■ To do ■
Copy out the records precisely, omitting pictures.

Records from a dataset
+===+

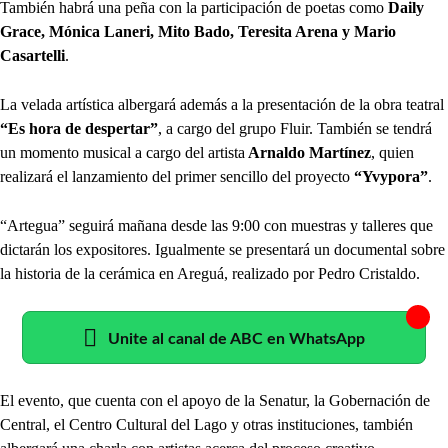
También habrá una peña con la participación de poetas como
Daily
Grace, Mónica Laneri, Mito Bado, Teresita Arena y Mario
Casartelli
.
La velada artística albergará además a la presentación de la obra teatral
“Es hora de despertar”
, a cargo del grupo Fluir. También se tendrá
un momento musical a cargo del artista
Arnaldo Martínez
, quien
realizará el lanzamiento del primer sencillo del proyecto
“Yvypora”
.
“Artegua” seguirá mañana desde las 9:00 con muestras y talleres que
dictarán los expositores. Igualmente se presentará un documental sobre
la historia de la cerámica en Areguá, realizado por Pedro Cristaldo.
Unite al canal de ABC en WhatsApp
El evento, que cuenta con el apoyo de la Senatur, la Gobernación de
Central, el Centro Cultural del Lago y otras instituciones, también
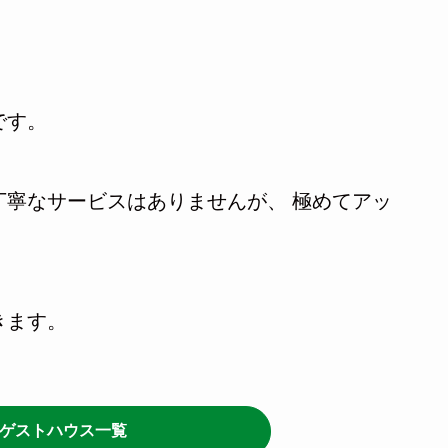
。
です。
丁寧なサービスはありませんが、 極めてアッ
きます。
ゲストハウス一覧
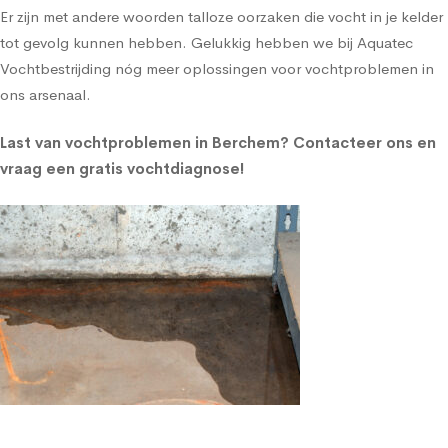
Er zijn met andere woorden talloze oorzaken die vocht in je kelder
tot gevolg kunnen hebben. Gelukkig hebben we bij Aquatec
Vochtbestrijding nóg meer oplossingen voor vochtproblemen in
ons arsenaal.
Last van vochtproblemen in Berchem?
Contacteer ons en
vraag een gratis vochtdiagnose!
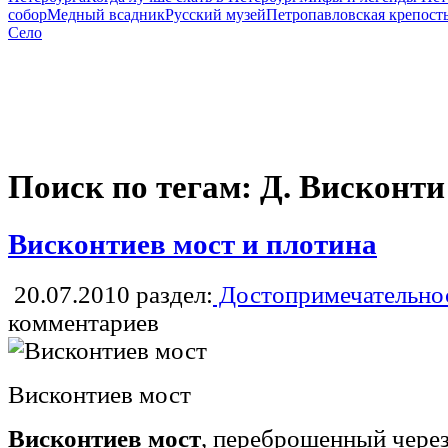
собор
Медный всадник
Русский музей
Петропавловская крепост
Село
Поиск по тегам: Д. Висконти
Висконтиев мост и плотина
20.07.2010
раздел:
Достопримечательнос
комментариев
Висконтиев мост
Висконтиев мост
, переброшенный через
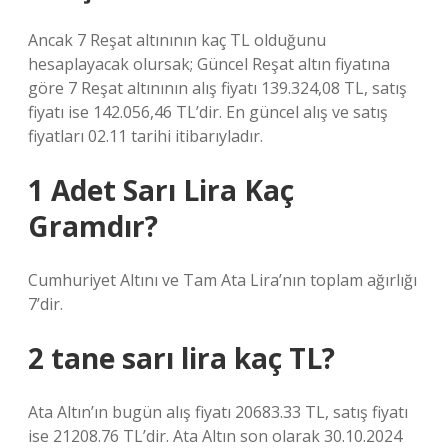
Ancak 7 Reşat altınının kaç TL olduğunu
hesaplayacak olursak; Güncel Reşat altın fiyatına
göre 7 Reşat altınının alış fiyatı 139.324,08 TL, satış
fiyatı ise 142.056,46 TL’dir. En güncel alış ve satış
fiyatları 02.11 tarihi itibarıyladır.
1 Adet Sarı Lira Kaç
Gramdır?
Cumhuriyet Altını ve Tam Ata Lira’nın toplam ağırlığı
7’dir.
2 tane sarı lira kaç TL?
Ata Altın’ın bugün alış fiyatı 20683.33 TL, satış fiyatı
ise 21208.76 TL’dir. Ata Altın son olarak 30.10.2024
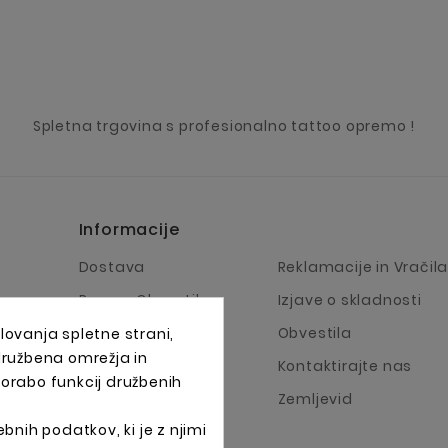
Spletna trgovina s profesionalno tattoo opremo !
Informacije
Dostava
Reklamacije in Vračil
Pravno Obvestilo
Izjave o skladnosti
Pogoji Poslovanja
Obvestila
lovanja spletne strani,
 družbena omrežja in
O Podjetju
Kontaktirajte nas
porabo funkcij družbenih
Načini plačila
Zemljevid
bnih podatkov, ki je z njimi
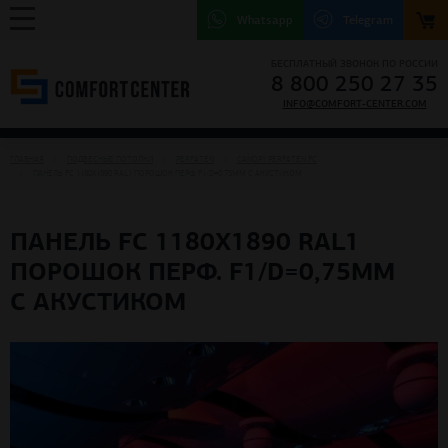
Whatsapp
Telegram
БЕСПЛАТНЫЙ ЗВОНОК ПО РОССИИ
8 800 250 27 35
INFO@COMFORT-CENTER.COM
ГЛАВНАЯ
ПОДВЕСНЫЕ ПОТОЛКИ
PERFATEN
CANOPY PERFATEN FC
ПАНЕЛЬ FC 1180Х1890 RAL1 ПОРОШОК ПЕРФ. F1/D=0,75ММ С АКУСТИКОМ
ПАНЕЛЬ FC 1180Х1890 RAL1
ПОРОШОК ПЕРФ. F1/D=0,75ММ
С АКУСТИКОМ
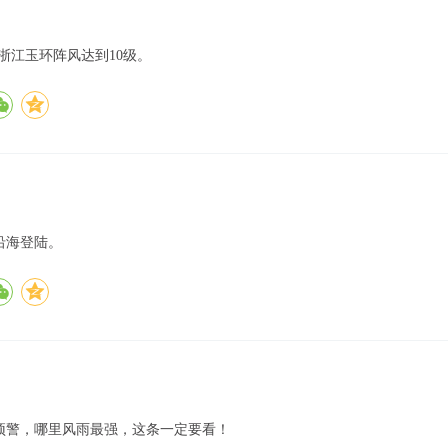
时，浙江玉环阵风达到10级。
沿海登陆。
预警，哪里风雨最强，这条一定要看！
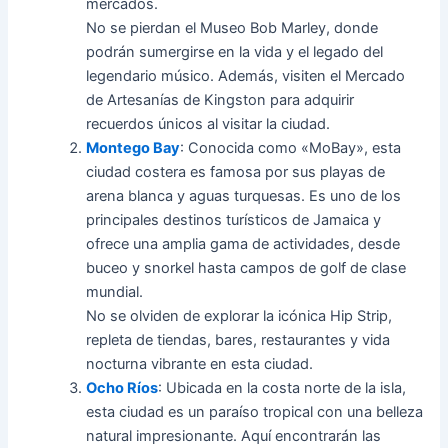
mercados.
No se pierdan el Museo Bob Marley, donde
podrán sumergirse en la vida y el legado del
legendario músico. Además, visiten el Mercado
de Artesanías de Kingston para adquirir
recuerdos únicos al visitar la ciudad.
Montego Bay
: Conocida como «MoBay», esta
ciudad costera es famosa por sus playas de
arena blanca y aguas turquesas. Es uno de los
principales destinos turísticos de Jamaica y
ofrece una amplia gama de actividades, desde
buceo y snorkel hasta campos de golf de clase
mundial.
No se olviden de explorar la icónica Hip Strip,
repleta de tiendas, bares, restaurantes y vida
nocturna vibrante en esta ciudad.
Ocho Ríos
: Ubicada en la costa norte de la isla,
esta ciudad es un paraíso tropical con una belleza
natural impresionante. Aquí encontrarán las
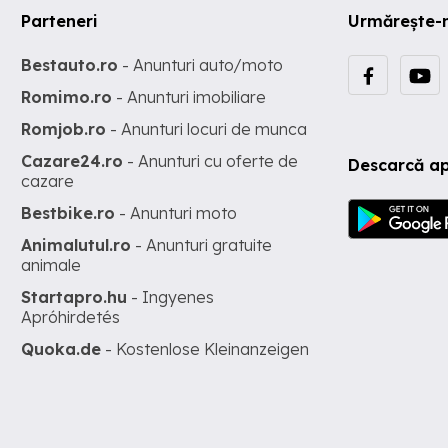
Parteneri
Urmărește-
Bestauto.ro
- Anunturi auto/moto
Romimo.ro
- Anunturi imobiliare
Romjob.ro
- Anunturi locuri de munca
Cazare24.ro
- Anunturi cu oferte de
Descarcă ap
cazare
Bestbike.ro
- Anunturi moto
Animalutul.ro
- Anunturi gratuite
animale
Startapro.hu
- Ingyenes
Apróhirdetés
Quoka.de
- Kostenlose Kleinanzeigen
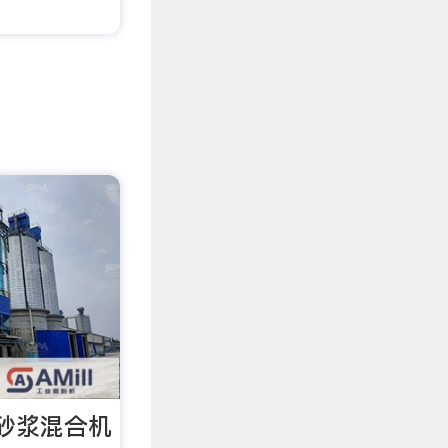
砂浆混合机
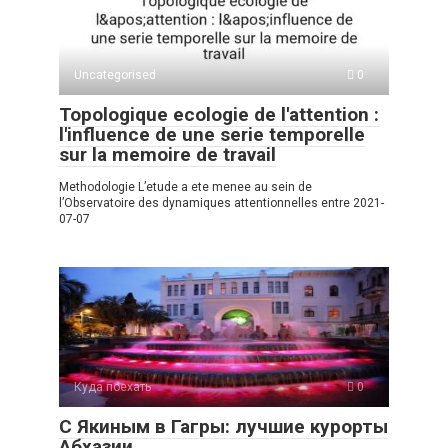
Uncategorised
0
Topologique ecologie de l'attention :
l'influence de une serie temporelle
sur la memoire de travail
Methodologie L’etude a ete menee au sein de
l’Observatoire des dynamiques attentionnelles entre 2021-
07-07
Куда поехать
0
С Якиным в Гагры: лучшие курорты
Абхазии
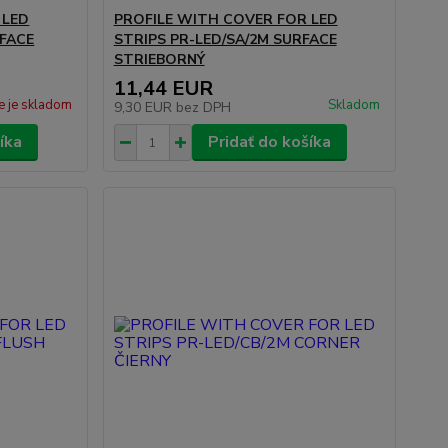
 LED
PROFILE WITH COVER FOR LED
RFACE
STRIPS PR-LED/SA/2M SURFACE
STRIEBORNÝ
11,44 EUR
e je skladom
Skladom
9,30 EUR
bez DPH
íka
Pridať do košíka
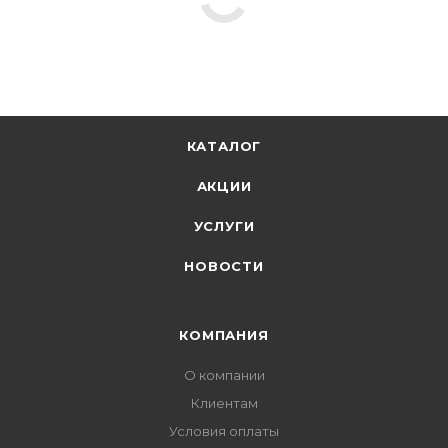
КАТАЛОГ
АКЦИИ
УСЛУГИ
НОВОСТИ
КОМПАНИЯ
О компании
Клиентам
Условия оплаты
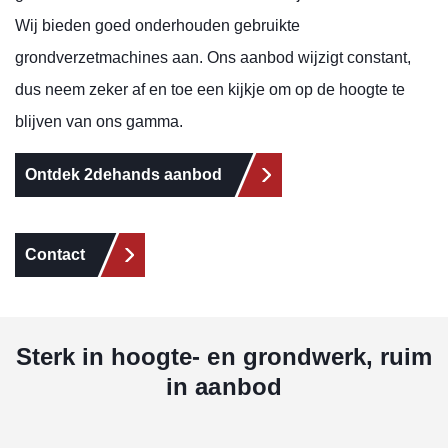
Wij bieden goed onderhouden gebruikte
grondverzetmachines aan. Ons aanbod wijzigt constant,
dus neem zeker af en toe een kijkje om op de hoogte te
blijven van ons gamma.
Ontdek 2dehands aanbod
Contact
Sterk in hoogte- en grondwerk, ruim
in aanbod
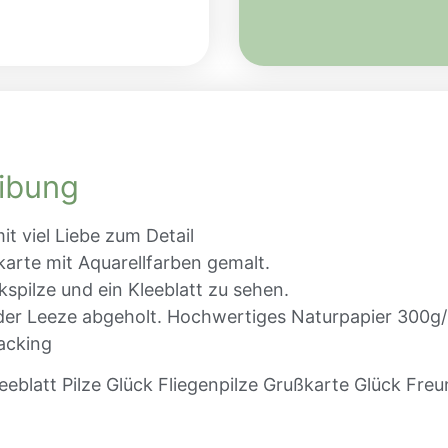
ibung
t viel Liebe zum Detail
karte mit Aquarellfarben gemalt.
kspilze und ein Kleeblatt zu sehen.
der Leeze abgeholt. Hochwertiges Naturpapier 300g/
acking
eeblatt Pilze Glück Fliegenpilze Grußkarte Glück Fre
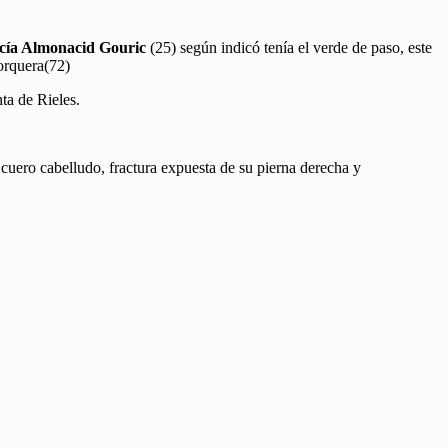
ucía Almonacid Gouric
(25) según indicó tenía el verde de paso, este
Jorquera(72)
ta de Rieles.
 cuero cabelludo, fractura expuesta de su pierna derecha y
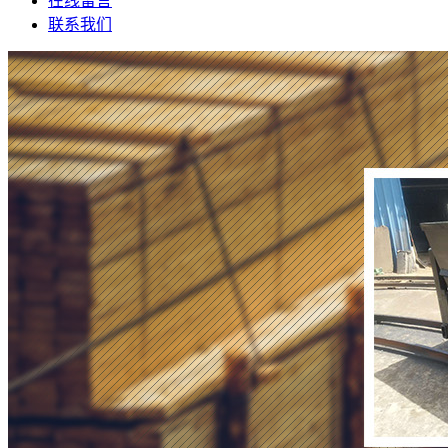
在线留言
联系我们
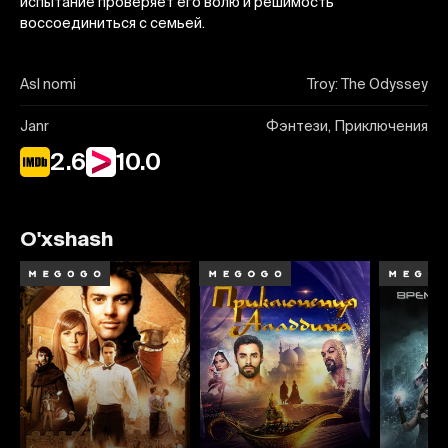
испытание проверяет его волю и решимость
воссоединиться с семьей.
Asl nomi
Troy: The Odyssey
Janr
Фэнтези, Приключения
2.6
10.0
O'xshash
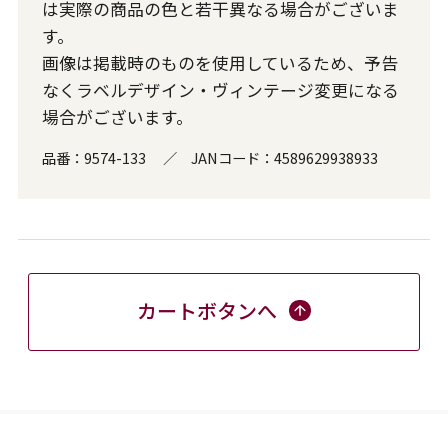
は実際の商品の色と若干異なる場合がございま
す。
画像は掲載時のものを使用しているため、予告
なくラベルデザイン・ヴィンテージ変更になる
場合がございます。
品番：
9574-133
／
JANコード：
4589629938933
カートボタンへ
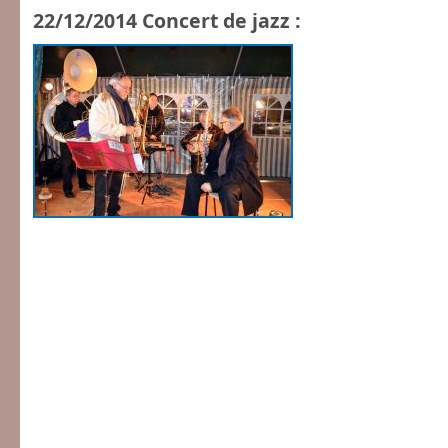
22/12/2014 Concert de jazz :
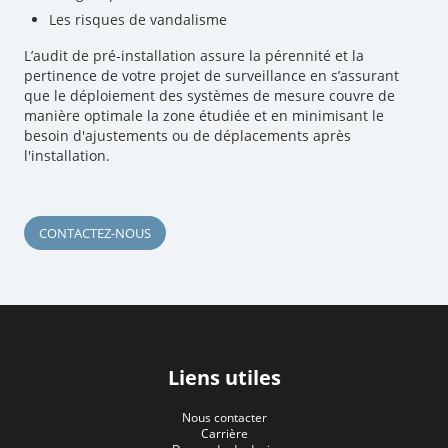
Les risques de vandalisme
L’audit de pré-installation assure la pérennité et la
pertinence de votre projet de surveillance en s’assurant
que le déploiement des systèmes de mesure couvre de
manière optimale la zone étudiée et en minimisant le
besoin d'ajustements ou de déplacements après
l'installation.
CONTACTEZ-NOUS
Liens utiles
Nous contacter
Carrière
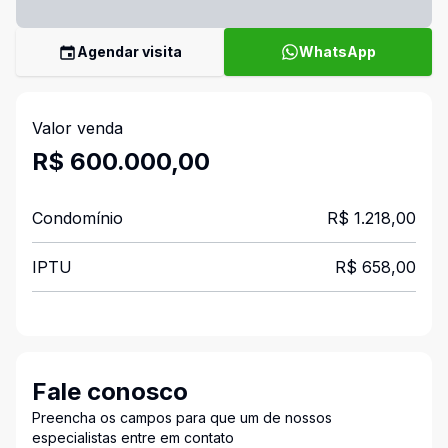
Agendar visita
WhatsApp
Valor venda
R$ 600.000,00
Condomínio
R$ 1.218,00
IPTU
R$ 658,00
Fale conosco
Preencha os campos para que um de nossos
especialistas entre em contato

+===+

■ Result of the exercise ■
También habrá una peña con la participación de poetas como
Daily
Grace, Mónica Laneri, Mito Bado, Teresita Arena y Mario
Casartelli
.
La velada artística albergará además a la presentación de la obra teatral
“Es hora de despertar”
, a cargo del grupo Fluir. También se tendrá
un momento musical a cargo del artista
Arnaldo Martínez
, quien
realizará el lanzamiento del primer sencillo del proyecto
“Yvypora”
.
“Artegua” seguirá mañana desde las 9:00 con muestras y talleres que
dictarán los expositores. Igualmente se presentará un documental sobre
la historia de la cerámica en Areguá, realizado por Pedro Cristaldo.
Unite al canal de ABC en WhatsApp
El evento, que cuenta con el apoyo de la Senatur, la Gobernación de
Central, el Centro Cultural del Lago y otras instituciones, también
。
です。
丁寧なサービスはありませんが、 極めてアッ
きます。
ゲストハウス一覧
Er zijn met andere woorden talloze oorzaken die vocht in je kelder
tot gevolg kunnen hebben. Gelukkig hebben we bij Aquatec
Vochtbestrijding nóg meer oplossingen voor vochtproblemen in
ons arsenaal.
Last van vochtproblemen in Berchem?
Contacteer ons en
vraag een gratis vochtdiagnose!
собор
Медный всадник
Русский музей
Петропавловская крепост
Село
Поиск по тегам: Д. Висконти
Висконтиев мост и плотина
20.07.2010
раздел:
Достопримечательнос
комментариев
Висконтиев мост
Висконтиев мост
, переброшенный через
Ancak 7 Reşat altınının kaç TL olduğunu
hesaplayacak olursak; Güncel Reşat altın fiyatına
göre 7 Reşat altınının alış fiyatı 139.324,08 TL, satış
fiyatı ise 142.056,46 TL’dir. En güncel alış ve satış
fiyatları 02.11 tarihi itibarıyladır.
1 Adet Sarı Lira Kaç
Gramdır?
Cumhuriyet Altını ve Tam Ata Lira’nın toplam ağırlığı
7’dir.
2 tane sarı lira kaç TL?
Ata Altın’ın bugün alış fiyatı 20683.33 TL, satış fiyatı
ise 21208.76 TL’dir. Ata Altın son olarak 30.10.2024
Spletna trgovina s profesionalno tattoo opremo !
Informacije
Dostava
Reklamacije in Vračil
Pravno Obvestilo
Izjave o skladnosti
Pogoji Poslovanja
Obvestila
lovanja spletne strani,
 družbena omrežja in
O Podjetju
Kontaktirajte nas
porabo funkcij družbenih
Načini plačila
Zemljevid
bnih podatkov, ki je z njimi
Whatsapp
Telegram
БЕСПЛАТНЫЙ ЗВОНОК ПО РОССИИ
8 800 250 27 35
INFO@COMFORT-CENTER.COM
ГЛАВНАЯ
ПОДВЕСНЫЕ ПОТОЛКИ
PERFATEN
CANOPY PERFATEN FC
ПАНЕЛЬ FC 1180Х1890 RAL1 ПОРОШОК ПЕРФ. F1/D=0,75ММ С АКУСТИКОМ
ПАНЕЛЬ FC 1180Х1890 RAL1
ПОРОШОК ПЕРФ. F1/D=0,75ММ
С АКУСТИКОМ
时，浙江玉环阵风达到10级。
沿海登陆。
预警，哪里风雨最强，这条一定要看！
mercados.
No se pierdan el Museo Bob Marley, donde
podrán sumergirse en la vida y el legado del
legendario músico. Además, visiten el Mercado
de Artesanías de Kingston para adquirir
recuerdos únicos al visitar la ciudad.
Montego Bay
: Conocida como «MoBay», esta
ciudad costera es famosa por sus playas de
arena blanca y aguas turquesas. Es uno de los
principales destinos turísticos de Jamaica y
ofrece una amplia gama de actividades, desde
buceo y snorkel hasta campos de golf de clase
mundial.
No se olviden de explorar la icónica Hip Strip,
repleta de tiendas, bares, restaurantes y vida
nocturna vibrante en esta ciudad.
Ocho Ríos
: Ubicada en la costa norte de la isla,
esta ciudad es un paraíso tropical con una belleza
natural impresionante. Aquí encontrarán las
Parteneri
Urmărește-
Bestauto.ro
- Anunturi auto/moto
Romimo.ro
- Anunturi imobiliare
Romjob.ro
- Anunturi locuri de munca
Cazare24.ro
- Anunturi cu oferte de
Descarcă ap
cazare
Bestbike.ro
- Anunturi moto
Animalutul.ro
- Anunturi gratuite
animale
Startapro.hu
- Ingyenes
Apróhirdetés
Quoka.de
- Kostenlose Kleinanzeigen
砂浆混合机
Uncategorised
0
Topologique ecologie de l'attention :
l'influence de une serie temporelle
sur la memoire de travail
Methodologie L’etude a ete menee au sein de
l’Observatoire des dynamiques attentionnelles entre 2021-
07-07
Куда поехать
0
С Якиным в Гагры: лучшие курорты
Абхазии
 LED
PROFILE WITH COVER FOR LED
RFACE
STRIPS PR-LED/SA/2M SURFACE
STRIEBORNÝ
11,44 EUR
e je skladom
Skladom
9,30 EUR
bez DPH
íka
Pridať do košíka
КАТАЛОГ
АКЦИИ
УСЛУГИ
НОВОСТИ
КОМПАНИЯ
О компании
Клиентам
Условия оплаты
Wij bieden goed onderhouden gebruikte
grondverzetmachines aan. Ons aanbod wijzigt constant,
dus neem zeker af en toe een kijkje om op de hoogte te
blijven van ons gamma.
Ontdek 2dehands aanbod
Contact
Sterk in hoogte- en grondwerk, ruim
in aanbod
ibung
t viel Liebe zum Detail
karte mit Aquarellfarben gemalt.
kspilze und ein Kleeblatt zu sehen.
der Leeze abgeholt. Hochwertiges Naturpapier 300g/
acking
eeblatt Pilze Glück Fliegenpilze Grußkarte Glück Fre
ucía Almonacid Gouric
(25) según indicó tenía el verde de paso, este
Jorquera(72)
ta de Rieles.
 cuero cabelludo, fractura expuesta de su pierna derecha y
在线留言
联系我们
испытание проверяет его волю и решимость
воссоединиться с семьей.
Asl nomi
Troy: The Odyssey
Janr
Фэнтези, Приключения
2.6
10.0
O'xshash
は実際の商品の色と若干異なる場合がございま
す。
画像は掲載時のものを使用しているため、予告
なくラベルデザイン・ヴィンテージ変更になる
場合がございます。
品番：
9574-133
／
JANコード：
4589629938933
カートボタンへ
22/12/2014 Concert de jazz :
Les risques de vandalisme
L’audit de pré-installation assure la pérennité et la
pertinence de votre projet de surveillance en s’assurant
que le déploiement des systèmes de mesure couvre de
manière optimale la zone étudiée et en minimisant le
besoin d'ajustements ou de déplacements après
l'installation.
CONTACTEZ-NOUS
Liens utiles
Nous contacter
Carrière
Agendar visita
WhatsApp
Valor venda
R$ 600.000,00
Condomínio
R$ 1.218,00
IPTU
R$ 658,00
Fale conosco
Preencha os campos para que um de nossos
especialistas entre em contato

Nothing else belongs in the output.